The erasure of the mural feels particularly painful as it was the only mural depicting a Latinx LGBTQ woman of color in a city with 3,600 murals to date and counting. The mural’s position in the heart of the Gayborhood was also significant to the LGBTQ community who see the neighborhood as an important location with historical ties to business, and community-based organizations, and as a place where the LGBTQ community has for decades celebrated not only our community festivals but also some of our most important civil rights achievements.

There’s more at the original, including all sorts of tropes of the #woke:

The optics of literally painting over the mural with white paint is not lost on those of us whose lives oftentimes feel invisible because of the color of our skin, our economic conditions, our sexual orientation and our stories as immigrants.

It was difficult to keep from laughing at all of that. The building was scheduled to be torn down! If the “Gayborhood” wanted the mural saved, they should have gotten the money together and bought the building themselves, before it was sold to a developer.

In what has already been a difficult year for so many, the destruction of the mural is a violent act against all of us who saw our lives and our work represented on that wall.

A “violent act,” huh?

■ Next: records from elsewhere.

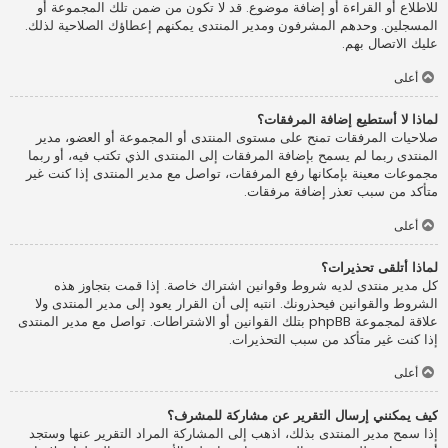
للاطلاع أو القراءة أو إضافة موضوع. قد لا تكون من ضمن تلك المجموعة أو
المسجلين. وحدهم المشرفون ومدير المنتدى يمكنهم إعطاؤك الصلاحية لذلك.
عليك الاتصال بهم.
أعلى
لماذا لا أستطيع إضافة المرفقات؟
صلاحيات المرفقات تمنح على مستوى المنتدى أو المجموعة أو العضو، مدير
المنتدى ربما لم يسمح بإضافة المرفقات إلى المنتدى الذي تكتب فيه، أو ربما
مجموعات معينة بإمكانها رفع المرفقات، تواصل مع مدير المنتدى إذا كنت غير
متأكد من سبب تعذر إضافة مرفقات.
أعلى
لماذا أتلقى تحذيرات؟
كل مدير منتدى لديه شروط وقوانين اشتراك خاصة. إذا قمت بتجاوز هذه
الشروط والقوانين فيحذرونك. انتبه إلى أن القرار يعود إلى مدير المنتدى ولا
علاقة لمجموعة phpBB بتلك القوانين أو الاشتراطات. تواصل مع مدير المنتدى
إذا كنت غير متأكد من سبب التحذيرات.
أعلى
كيف يمكنني إرسال التقرير عن مشاركة للمشرف؟
إذا سمح مدير المنتدى بذلك، اذهب إلى المشاركة المراد التقرير عنها وستجد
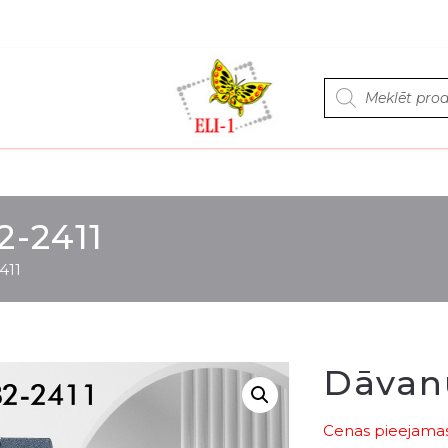
Products
search
2-2411
411
Dāvanu
Cenas pieejamas 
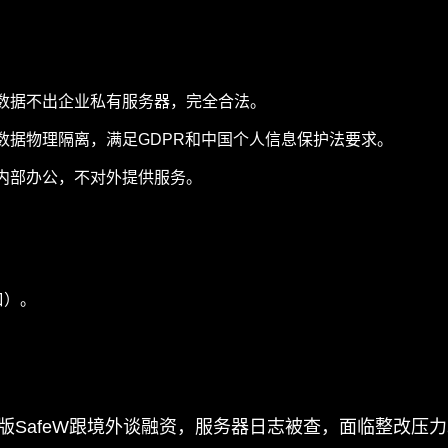
数据不出企业私有服务器，完全合法。
数据物理隔离，满足GDPR和中国个人信息保护法要求。
内部办公，不对外提供服务。
口）。
云版SafeW跟境外谈融资，服务器日志被查，面临整改压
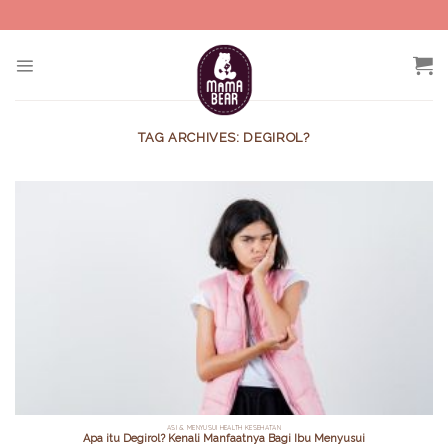
Skip
to
content
TAG ARCHIVES:
DEGIROL?
ASI & MENYUSUI HEALTH KESEHATAN
Apa itu Degirol? Kenali Manfaatnya Bagi Ibu Menyusui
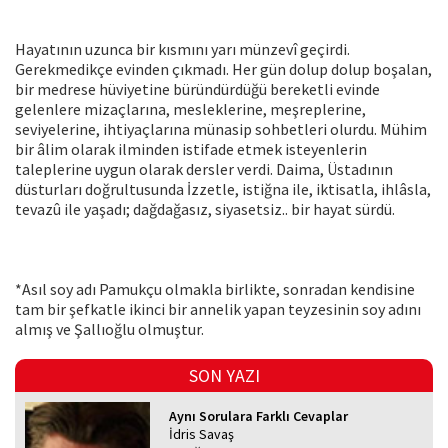
Hayatının uzunca bir kısmını yarı münzevî geçirdi.
Gerekmedikçe evinden çıkmadı. Her gün dolup dolup boşalan,
bir medrese hüviyetine büründürdüğü bereketli evinde
gelenlere mizaçlarına, mesleklerine, meşreplerine,
seviyelerine, ihtiyaçlarına münasip sohbetleri olurdu. Mühim
bir âlim olarak ilminden istifade etmek isteyenlerin
taleplerine uygun olarak dersler verdi. Daima, Üstadının
düsturları doğrultusunda İzzetle, istiğna ile, iktisatla, ihlâsla,
tevazû ile yaşadı; dağdağasız, siyasetsiz.. bir hayat sürdü.
*Asıl soy adı Pamukçu olmakla birlikte, sonradan kendisine
tam bir şefkatle ikinci bir annelik yapan teyzesinin soy adını
almış ve Şallıoğlu olmuştur.
SON YAZI
Aynı Sorulara Farklı Cevaplar
İdris Savaş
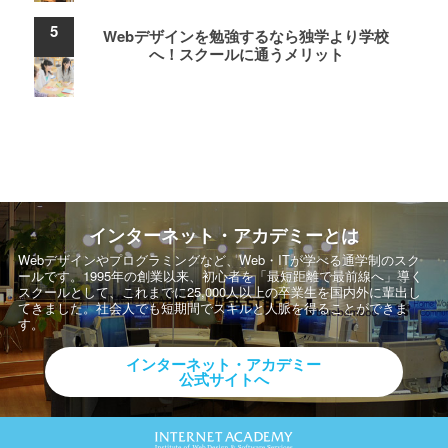
Webデザインを勉強するなら独学より学校
へ！スクールに通うメリット
インターネット・アカデミーとは
Webデザインやプログラミングなど、Web・ITが学べる通学制のスク
ールです。
1995年の創業以来、初心者を「最短距離で最前線へ」導く
スクールとして、
これまでに25,000人以上の卒業生を国内外に輩出し
てきました。社会人でも短期間でスキルと人脈を得ることができま
す。
インターネット・アカデミー
公式サイトへ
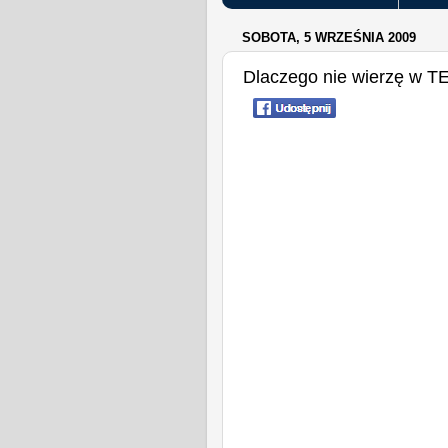
SOBOTA, 5 WRZEŚNIA 2009
Dlaczego nie wierzę w T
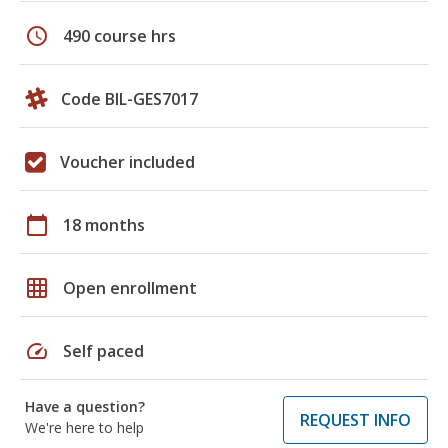
schedule
490 course hrs
Code BIL-GES7017
Voucher included
calendar_today
18 months
grid_on
Open enrollment
speed
Self paced
Have a question?
REQUEST INFO
We're here to help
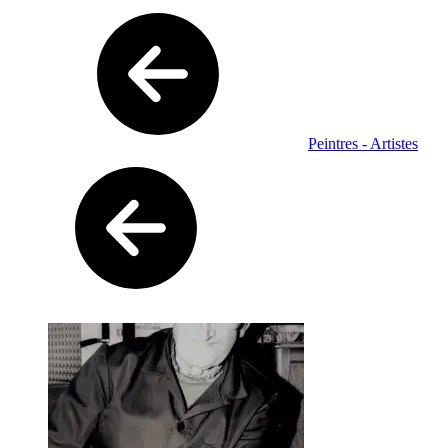
Peintres - Artistes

The City of Brotherly Love has seen 486 people killed in the streets; that’s violence! But the “Gayborhood” is worried that someone painted over a mural that was going to be destroyed anyway. When the “Gayborhood” gets together to try to work at stopping the slaughter of primarily heterosexual, young black males in Philly, I’ll start to be impressed with their abhorrence of violence.

I have to admit it: when I see the name “Gayborhood,” and realize that the old 12th Street Gym catered primarily, though not exclusively, to homosexuals, and that a 30-story housing complex will be built there, I have to wonder just how much of this is a concern that the population required to support a housing complex of that size will change the complexion of the area. Once the complex is built, there will be a lot of normal people moving in. Being in Center City, they’re likely to be mostly white and mostly liberal, and unlikely to be ill-disposed to homosexuals, but they will still be primarily heterosexual.

If a neighborhood tried to preserve its character by exerting political pressure to stay primarily white, it would be denounced as shockingly racist. Yet, when depressed, minority neighborhoods try to fight ‘gentrification,’ which involves primarily white, well-to-do individuals buying and fixing up run down properties, no, that isn’t racist at all. And if a ‘gayborhood’ is trying to preserve a primarily homosexual culture in their area, is that somehow illegally discriminatory?

The gym closed almost three years ago, because “the gym would have had to pay at least $500,000 to address fire-code violations found by the Department of Licenses and Inspections. He also said real estate taxes on the property have surged in recent years.” I have to wonder: how much degradation did a building vacant and (probably) unheated for almost three years suffer? Had it been broken into and seen homeless squatters camped out inside? It couldn’t be pretty.

The local patrons thought that a liberal government might save it:

But, of course, politics doesn’t somehow erase half a million dollars, or more, of fire code violations. Every commercial building in Philadelphia is subject to those kinds of inspections; do the “LGBTQ community” somehow think that their favorite places should somehow be exempt?

Every community is, and ought to be, subject to the same rules, the same laws, and the same economic laws. There ought not to be some special considerations for one particular group, due to race or sexual orientation or sex, that somehow overcome local building codes or economic problems. And if a mural gets painted over because the building got sold, well, too bad, so sad, but that’s life.